BEGIN Source information
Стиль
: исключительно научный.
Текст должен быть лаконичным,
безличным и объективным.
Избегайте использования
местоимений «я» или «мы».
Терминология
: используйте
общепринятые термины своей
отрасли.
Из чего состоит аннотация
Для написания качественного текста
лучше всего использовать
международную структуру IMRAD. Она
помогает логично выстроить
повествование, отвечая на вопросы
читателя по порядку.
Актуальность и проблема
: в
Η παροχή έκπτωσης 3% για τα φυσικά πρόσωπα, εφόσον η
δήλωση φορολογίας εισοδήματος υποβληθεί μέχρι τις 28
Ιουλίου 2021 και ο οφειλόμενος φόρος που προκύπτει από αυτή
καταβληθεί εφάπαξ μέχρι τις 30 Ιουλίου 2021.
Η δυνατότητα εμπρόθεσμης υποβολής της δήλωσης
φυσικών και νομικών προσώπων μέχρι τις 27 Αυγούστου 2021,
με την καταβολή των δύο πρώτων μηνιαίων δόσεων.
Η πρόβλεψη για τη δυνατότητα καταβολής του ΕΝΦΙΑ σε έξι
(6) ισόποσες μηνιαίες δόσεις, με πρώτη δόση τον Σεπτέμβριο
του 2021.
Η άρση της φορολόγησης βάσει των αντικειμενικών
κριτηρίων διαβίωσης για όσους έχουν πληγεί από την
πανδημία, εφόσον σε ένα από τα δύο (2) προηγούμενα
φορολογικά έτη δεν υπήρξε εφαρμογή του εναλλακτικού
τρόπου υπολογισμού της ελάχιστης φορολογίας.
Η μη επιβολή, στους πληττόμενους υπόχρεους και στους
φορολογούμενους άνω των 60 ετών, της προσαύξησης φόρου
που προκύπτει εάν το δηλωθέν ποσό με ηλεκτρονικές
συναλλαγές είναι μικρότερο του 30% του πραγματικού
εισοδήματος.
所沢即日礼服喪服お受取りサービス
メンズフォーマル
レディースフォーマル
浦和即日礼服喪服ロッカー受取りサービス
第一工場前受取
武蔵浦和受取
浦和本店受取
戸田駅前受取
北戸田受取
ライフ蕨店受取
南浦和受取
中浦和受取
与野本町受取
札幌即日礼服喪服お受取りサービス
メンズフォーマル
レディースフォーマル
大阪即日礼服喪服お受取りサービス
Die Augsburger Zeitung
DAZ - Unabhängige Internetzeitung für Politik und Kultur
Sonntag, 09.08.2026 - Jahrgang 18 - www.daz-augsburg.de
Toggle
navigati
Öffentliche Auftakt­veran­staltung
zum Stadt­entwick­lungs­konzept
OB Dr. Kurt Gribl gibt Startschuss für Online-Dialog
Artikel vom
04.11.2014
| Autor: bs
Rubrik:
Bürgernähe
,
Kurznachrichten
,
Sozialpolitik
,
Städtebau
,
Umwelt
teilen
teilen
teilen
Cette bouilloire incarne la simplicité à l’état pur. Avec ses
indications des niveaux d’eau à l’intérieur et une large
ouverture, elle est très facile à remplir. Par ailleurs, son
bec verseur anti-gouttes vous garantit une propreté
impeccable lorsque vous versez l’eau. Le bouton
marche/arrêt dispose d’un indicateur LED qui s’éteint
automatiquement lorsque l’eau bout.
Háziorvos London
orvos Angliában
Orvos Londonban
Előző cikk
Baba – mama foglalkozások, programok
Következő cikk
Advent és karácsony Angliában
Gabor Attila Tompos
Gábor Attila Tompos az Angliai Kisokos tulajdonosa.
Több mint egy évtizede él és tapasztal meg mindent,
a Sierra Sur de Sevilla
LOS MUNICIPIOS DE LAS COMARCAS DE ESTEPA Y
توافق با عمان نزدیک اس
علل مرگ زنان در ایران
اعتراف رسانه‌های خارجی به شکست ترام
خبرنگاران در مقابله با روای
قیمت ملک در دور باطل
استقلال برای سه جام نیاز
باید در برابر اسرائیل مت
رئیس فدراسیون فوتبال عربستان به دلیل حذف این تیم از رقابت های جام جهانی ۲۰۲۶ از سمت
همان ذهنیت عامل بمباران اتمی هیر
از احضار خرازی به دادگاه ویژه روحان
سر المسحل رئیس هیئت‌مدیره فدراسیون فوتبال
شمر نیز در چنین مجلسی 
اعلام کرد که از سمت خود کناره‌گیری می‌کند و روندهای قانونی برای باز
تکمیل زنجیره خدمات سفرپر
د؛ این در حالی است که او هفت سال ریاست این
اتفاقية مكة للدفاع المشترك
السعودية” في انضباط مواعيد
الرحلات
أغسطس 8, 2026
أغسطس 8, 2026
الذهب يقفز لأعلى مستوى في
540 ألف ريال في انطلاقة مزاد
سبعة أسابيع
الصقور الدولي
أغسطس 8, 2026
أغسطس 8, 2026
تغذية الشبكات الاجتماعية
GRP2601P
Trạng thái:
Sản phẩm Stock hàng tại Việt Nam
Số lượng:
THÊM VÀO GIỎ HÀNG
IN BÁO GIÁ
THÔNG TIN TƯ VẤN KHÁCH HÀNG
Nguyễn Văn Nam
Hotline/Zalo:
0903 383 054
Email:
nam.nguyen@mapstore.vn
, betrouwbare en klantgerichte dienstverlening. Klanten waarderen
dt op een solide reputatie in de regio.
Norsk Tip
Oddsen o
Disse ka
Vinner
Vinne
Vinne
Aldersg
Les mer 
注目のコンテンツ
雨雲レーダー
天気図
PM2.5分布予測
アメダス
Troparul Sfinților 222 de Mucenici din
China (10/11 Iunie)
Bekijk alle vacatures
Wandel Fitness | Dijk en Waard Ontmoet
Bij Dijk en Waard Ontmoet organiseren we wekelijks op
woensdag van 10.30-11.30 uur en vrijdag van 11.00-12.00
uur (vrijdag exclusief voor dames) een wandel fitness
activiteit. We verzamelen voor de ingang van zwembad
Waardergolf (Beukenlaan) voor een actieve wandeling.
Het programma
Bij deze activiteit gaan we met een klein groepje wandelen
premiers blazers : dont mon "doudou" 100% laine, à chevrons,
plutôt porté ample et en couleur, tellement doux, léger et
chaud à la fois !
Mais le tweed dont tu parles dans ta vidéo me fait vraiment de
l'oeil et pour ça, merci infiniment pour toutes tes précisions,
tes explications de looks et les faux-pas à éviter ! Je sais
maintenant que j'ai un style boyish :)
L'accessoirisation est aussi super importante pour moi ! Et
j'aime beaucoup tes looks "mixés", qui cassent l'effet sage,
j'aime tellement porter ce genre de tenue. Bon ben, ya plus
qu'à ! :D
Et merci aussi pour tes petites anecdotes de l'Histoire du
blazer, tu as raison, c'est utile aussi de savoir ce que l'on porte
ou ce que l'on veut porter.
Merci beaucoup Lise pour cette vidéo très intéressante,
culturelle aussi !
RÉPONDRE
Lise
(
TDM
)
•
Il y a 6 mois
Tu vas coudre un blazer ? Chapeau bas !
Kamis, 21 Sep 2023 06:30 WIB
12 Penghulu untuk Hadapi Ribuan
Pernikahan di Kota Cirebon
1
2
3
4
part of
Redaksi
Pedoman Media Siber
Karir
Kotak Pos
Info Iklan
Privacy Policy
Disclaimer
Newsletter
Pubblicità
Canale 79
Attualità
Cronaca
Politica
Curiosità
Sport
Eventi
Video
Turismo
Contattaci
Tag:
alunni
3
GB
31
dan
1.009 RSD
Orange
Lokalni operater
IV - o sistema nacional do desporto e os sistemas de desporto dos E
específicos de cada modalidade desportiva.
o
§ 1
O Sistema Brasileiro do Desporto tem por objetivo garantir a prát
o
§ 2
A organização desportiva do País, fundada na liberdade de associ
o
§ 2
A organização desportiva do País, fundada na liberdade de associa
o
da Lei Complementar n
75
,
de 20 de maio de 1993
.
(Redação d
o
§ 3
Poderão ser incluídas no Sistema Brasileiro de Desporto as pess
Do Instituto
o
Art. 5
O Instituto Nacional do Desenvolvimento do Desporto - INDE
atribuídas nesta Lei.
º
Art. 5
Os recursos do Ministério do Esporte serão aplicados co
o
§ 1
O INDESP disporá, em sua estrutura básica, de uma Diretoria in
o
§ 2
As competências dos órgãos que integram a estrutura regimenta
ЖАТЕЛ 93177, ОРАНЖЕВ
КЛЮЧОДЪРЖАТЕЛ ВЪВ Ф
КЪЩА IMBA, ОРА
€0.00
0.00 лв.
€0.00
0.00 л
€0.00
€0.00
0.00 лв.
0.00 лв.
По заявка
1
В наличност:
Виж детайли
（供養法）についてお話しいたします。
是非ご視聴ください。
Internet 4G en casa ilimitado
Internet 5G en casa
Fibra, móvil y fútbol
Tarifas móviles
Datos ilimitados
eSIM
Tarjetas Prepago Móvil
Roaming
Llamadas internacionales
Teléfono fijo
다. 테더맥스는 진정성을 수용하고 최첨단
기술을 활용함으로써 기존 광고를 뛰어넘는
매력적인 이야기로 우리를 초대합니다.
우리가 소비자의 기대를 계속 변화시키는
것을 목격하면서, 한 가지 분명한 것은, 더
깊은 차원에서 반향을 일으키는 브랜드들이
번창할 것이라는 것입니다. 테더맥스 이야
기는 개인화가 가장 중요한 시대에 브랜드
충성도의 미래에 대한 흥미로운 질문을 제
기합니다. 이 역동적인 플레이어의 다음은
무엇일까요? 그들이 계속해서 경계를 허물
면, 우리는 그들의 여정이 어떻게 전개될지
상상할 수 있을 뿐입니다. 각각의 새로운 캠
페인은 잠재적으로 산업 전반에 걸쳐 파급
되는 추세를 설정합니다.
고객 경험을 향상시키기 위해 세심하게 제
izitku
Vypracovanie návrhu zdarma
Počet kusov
END Source information
> **Task to carry out**
Your answer must be a single number: the count of lines in the records that hold the word "País".

> **Problem solution**
2